America’s special bond with the United Kingdom was on full, dazzling display this week during President Donald Trump’s pomp-filled second state visit to Britain.
But divisions over Ukraine will resurface Thursday when Trump meets with Prime Minister Keir Starmer, who has taken on a greater role in the war along with other European leaders in response to Trump’s growing frustration with the conflict.
“The U.S. has taken a step back at least in terms of providing material support for Ukraine, which has put a greater burden on Europe to take up the slack,” John Herbst, a former U.S. ambassador to Ukraine, told Newsweek.
The United States under former President Joe Biden led the international coalition that backed Ukraine after Russia’s full-scale invasion in 2022. Trump returned to office promising to end the war, but he has also questioned whether Washington should continue providing military aid to Kyiv and shown reluctance to impose further sanctions on Russia.

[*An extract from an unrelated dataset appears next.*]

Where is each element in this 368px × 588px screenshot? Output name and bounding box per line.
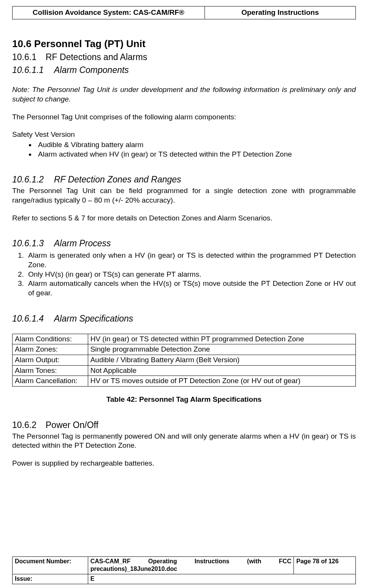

With Trump’s second term still only in its early innings, analysts said it’s too soon to conclude that the U.S. has fully ceded its leadership role in resolving the conflict to Britain, France, and other allies.
Still, recent moves suggest the Trump administration is content to let other nations take on more of the responsibility in arming Ukraine.
Shortly before Trump’s state visit to the UK, the administration reportedly approved a first round of weapons shipments for Ukraine that were purchased by NATO members. The shipments are part of an agreement Trump announced in July to have allies buy weapons for Kyiv from U.S. stockpiles — a break from the Biden administration’s policy of providing billions in direct military aid to Ukraine.
“We’re in it for a lot of money and we don’t want to do it anymore,” Trump said at the time, in the July Oval Office meeting with NATO Secretary General Mark Rutte.
Trump added, “This is not Trump’s war.”
The comments, combined with the president’s more recent public expressions of anger over the stalled peace talks between Kyiv and Moscow, reflect his growing frustration with a war that he promised to end in his first 24 hours back in office.
“The United States is still allowing U.S. military products to go to Ukraine, they’re just forcing the Europeans to pay for them,” said Jeff Rathke, the president of the American-German Institute at Johns Hopkins University. “It’s not a complete abandonment, but it’s also not the same as leadership.”
Trump has at times sought to play a central role as negotiator-in-chief in an effort to bring the more than three-year war to a close. He has met with Ukrainian President Volodymyr Zelensky and held a summit in Alaska last month with Russian President Vladimir Putin.
But the administration’s focus on Ukraine has also been sidelined at times in the face of other pressing issues, from Trump’s domestic legislative agenda and immigration crackdown to the recent assassination of conservative activist Charlie Kirk.
That created an opening that Starmer, French President Emmanuel Macron and other European leaders have tried to fill.
In March, Macron announced that France would provide Ukraine with $2 billion in military aid. Macron made the announcement at an event alongside Zelensky where he urged Russia to agree to a ceasefire without preconditions.
Macron said earlier this month that more than two dozen nations had agreed to form a UK and French-led “Coalition of the Willing” to back Ukraine. There has also been growing support in Europe for providing peacekeeping troops in Ukraine after the war. Zelensky has said security guarantees for Ukraine must be included in any negotiated settlement with Russia.
Ahead of Trump’s state visit to the UK, Zelensky said he hoped Starmer would discuss security guarantees for Ukraine during his meeting with Trump.
“Before we end the war, I really want to have all the agreements in place,” Zelensky told Sky News. “To make this happen, we need a clear position of President Trump.”
With Trump’s position on Ukraine continuing to shift, analysts said Europe has no choice but to step up support for Kyiv. That reality was driven home by Russia’s drone incursion last week into Poland, a NATO member state.
“The Russian drone incursion into Polish airspace last week only underscores the vulnerabilities that are becoming more and more obvious,” Rathke said.
“There’s no single country in Europe that can fill the role the United States typically has in the past,” he added. But European countries are “trying to find new ways to create structures that will be effective in delivering Ukraine the resources and support it needs to defend itself.”